The rebranding of Nicola Sturgeon
The SNP leader has chosen the climate as her latest top priority.
The First Minister is having a grand old time at COP26.
She has no official role in the proceedings but she’s still managed to be photographed gabbing with Joe Biden, schmoozing with Angela Merkel and even welcomed an ‘uncomfortable’ meeting with Greta Thunberg. Nicola’s a different kind of politician, you see.
The climate change summit came along at just the right time, not only because it might save the planet but because it rides to the rescue of an even more important enterprise: the rebranding of Nicola Sturgeon. The SNP’s 14 years in government have charted the search for a relatable public image for Sturgeon. She has been heartfelt champion of the NHS, egalitarian face of the Yes campaign, bookish saviour of Scottish education, internationalist scourge of Brexit, caring mother of the nation, and identity politics progressive. It’s hard to tell which, if any, of these is the real Sturgeon.

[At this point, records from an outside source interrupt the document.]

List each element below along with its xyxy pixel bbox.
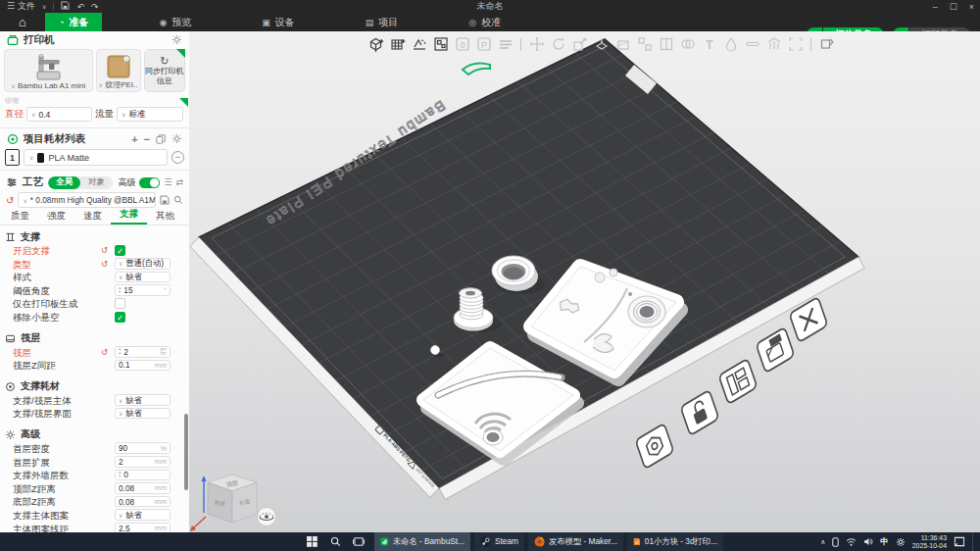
home-icon[interactable]: ⌂ xyxy=(0,13,45,31)
support-interface-filament-select[interactable]: ∨缺省 xyxy=(115,408,171,420)
task-view-icon[interactable] xyxy=(347,532,370,551)
tab-project[interactable]: ▤项目 xyxy=(352,13,413,31)
split-parts-icon[interactable] xyxy=(658,36,674,53)
ime-settings-gear-icon[interactable] xyxy=(896,537,906,547)
undo-icon[interactable]: ↶ xyxy=(76,2,84,12)
base-pattern-spacing-input[interactable]: 2.5mm xyxy=(115,523,171,532)
start-button[interactable] xyxy=(300,532,323,551)
copy-filament-icon[interactable] xyxy=(156,134,166,144)
plate-settings-icon[interactable] xyxy=(635,424,673,470)
first-layer-expansion-input[interactable]: 2mm xyxy=(115,456,171,468)
buildplate-only-checkbox[interactable] xyxy=(115,298,125,309)
search-preset-icon[interactable] xyxy=(173,195,183,205)
lay-on-face-icon[interactable] xyxy=(593,36,610,53)
layers-icon[interactable] xyxy=(497,36,514,53)
mesh-boolean-icon[interactable] xyxy=(679,36,696,53)
printer-settings-gear-icon[interactable] xyxy=(172,34,182,45)
raft-gap-input[interactable]: 0.1mm xyxy=(115,360,171,372)
arrange-icon[interactable] xyxy=(432,36,449,53)
filament-settings-gear-icon[interactable] xyxy=(172,133,182,144)
action-center-icon[interactable] xyxy=(954,536,965,547)
top-z-distance-input[interactable]: 0.08mm xyxy=(115,482,171,494)
tab-support[interactable]: 支撑 xyxy=(111,208,147,225)
panel-scrollbar[interactable] xyxy=(184,414,188,490)
minimize-button[interactable]: – xyxy=(933,2,938,12)
filament-select[interactable]: ∨ PLA Matte xyxy=(24,149,168,166)
tab-strength[interactable]: 强度 xyxy=(38,210,74,225)
scale-icon[interactable] xyxy=(571,36,588,53)
save-preset-icon[interactable] xyxy=(160,195,170,205)
save-icon[interactable] xyxy=(61,1,70,12)
orbit-icon[interactable] xyxy=(258,508,276,526)
taskbar-app-firefox[interactable]: 发布模型 - Maker... xyxy=(528,532,623,551)
rotate-icon[interactable] xyxy=(550,36,566,53)
auto-orient-icon[interactable] xyxy=(411,36,427,53)
tab-device[interactable]: ▣设备 xyxy=(248,13,309,31)
support-base-filament-select[interactable]: ∨缺省 xyxy=(115,394,171,406)
add-model-icon[interactable] xyxy=(368,36,384,53)
diameter-select[interactable]: ∨0.4 xyxy=(26,107,92,122)
flow-select[interactable]: ∨标准 xyxy=(117,107,183,122)
close-button[interactable]: × xyxy=(969,2,974,12)
base-pattern-select[interactable]: ∨缺省 xyxy=(115,509,171,521)
split-objects-icon[interactable] xyxy=(636,36,653,53)
printer-select-card[interactable]: ∨ Bambu Lab A1 mini xyxy=(4,49,93,92)
tab-prepare[interactable]: ◔准备 xyxy=(45,13,102,31)
remove-small-overhang-checkbox[interactable]: ✓ xyxy=(115,312,125,323)
raft-layers-spinner[interactable]: ▴▾2层 xyxy=(115,346,171,358)
support-style-select[interactable]: ∨缺省 xyxy=(115,272,171,283)
zero-badge-icon[interactable]: 0 xyxy=(454,36,470,53)
bottom-z-distance-input[interactable]: 0.08mm xyxy=(115,496,171,508)
plate-layout-icon[interactable] xyxy=(718,359,757,405)
color-paint-icon[interactable] xyxy=(722,36,739,53)
volume-icon[interactable] xyxy=(863,537,873,546)
support-type-select[interactable]: ∨普通(自动) xyxy=(115,258,171,270)
tab-others[interactable]: 其他 xyxy=(147,210,183,225)
add-filament-icon[interactable]: + xyxy=(131,133,137,145)
preset-select[interactable]: ∨* 0.08mm High Quality @BBL A1M xyxy=(18,192,156,208)
taskbar-search-icon[interactable] xyxy=(323,532,347,551)
taskbar-app-document[interactable]: 01小方块 - 3d打印... xyxy=(627,532,723,551)
restore-button[interactable]: ☐ xyxy=(950,2,957,12)
remove-filament-circle-icon[interactable]: − xyxy=(172,151,184,164)
tab-preview[interactable]: ◉预览 xyxy=(145,13,205,31)
hamburger-menu-icon[interactable]: ☰文件 xyxy=(7,0,35,13)
support-wall-loops-spinner[interactable]: ▴▾0 xyxy=(115,470,171,481)
tray-expand-icon[interactable]: ∧ xyxy=(820,538,825,546)
plate-lock-icon[interactable] xyxy=(680,390,718,436)
preset-history-icon[interactable]: ↺ xyxy=(6,195,14,206)
viewport-3d[interactable]: PLA·ABS·PETG HOT SURFACE Bambu Textured … xyxy=(189,31,980,532)
tab-calibrate[interactable]: ◎校准 xyxy=(455,13,514,31)
taskbar-app-bambustudio[interactable]: 未命名 - BambuSt... xyxy=(374,532,470,551)
scope-global[interactable]: 全局 xyxy=(48,176,80,189)
nav-cube[interactable]: 顶部 前面 右面 xyxy=(190,475,257,531)
support-paint-icon[interactable] xyxy=(765,36,782,53)
cut-icon[interactable] xyxy=(614,36,631,53)
threshold-angle-spinner[interactable]: ▴▾15° xyxy=(115,284,171,296)
reset-icon[interactable]: ↺ xyxy=(101,259,108,269)
compare-presets-icon[interactable]: ☰ xyxy=(164,177,172,187)
seam-icon[interactable] xyxy=(744,36,760,53)
tab-speed[interactable]: 速度 xyxy=(74,210,111,225)
advanced-toggle[interactable] xyxy=(139,177,160,188)
enable-support-checkbox[interactable]: ✓ xyxy=(115,245,125,256)
ime-indicator[interactable]: 中 xyxy=(880,536,889,548)
reset-icon[interactable]: ↺ xyxy=(101,245,108,255)
move-icon[interactable] xyxy=(528,36,545,53)
first-layer-density-input[interactable]: 90% xyxy=(115,442,171,454)
assembly-icon[interactable] xyxy=(818,36,835,53)
add-plate-icon[interactable] xyxy=(389,36,406,53)
file-menu-chevron-icon[interactable]: ∨ xyxy=(42,3,46,10)
measure-icon[interactable] xyxy=(787,36,804,53)
taskbar-app-steam[interactable]: Steam xyxy=(474,532,524,551)
remove-filament-icon[interactable]: − xyxy=(144,133,150,145)
plate-type-select-card[interactable]: i ∨ 纹理PEI... xyxy=(96,49,141,92)
taskbar-clock[interactable]: 11:36:43 2025-10-04 xyxy=(912,534,947,549)
tab-quality[interactable]: 质量 xyxy=(2,210,38,225)
text-tool-icon[interactable]: T xyxy=(701,36,717,53)
plate-auto-arrange-icon[interactable] xyxy=(756,327,794,374)
redo-icon[interactable]: ↷ xyxy=(91,2,99,12)
phone-icon[interactable] xyxy=(832,537,839,547)
network-icon[interactable] xyxy=(846,537,857,546)
show-desktop-button[interactable] xyxy=(972,532,976,551)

It surely isn’t this latest phase as the Green Gaia of Glasgow Southside, for environmental policy is clearly not her metier. It wasn’t until Reykjavik 2016, and almost two years into her tenure, that Sturgeon gave a speech of any significance on climate change. Today she speaks like this: ‘This generation of leaders will not be forgiven, should not be forgiven, if there is not action taken over this next two weeks that lives up to the scale of the urgent challenge the world is facing.’ She has even picked up a couple of Green ministers for her government. Neither seems to do much and both do it badly when they do, so they fit in with their surroundings.
It’s not that Sturgeon has merely gone from indifference to intense interest on the climate; she’s done a 180 with the handbrake on. In 2014, she was campaigning for independence on the strength of the Scottish Government's white paper, which touted ‘up to 24 billion barrels of recoverable oil and gas remaining in the North Sea with the potential for production to continue for decades to come’ and pledged to use the tax system to ‘maximise oil and gas recovery, and to encourage development in the most technically challenging oil and gas fields’.
In 2015, she fought the general election from a personally branded helicopter that carried her around Scotland to address the voters. In 2016, she was still telling Holyrood: 'With up to 20 billion barrels of oil still to be recovered from the North Sea, it is clear that with the right investment and the right interventions now, the industry can and will have a bright future.’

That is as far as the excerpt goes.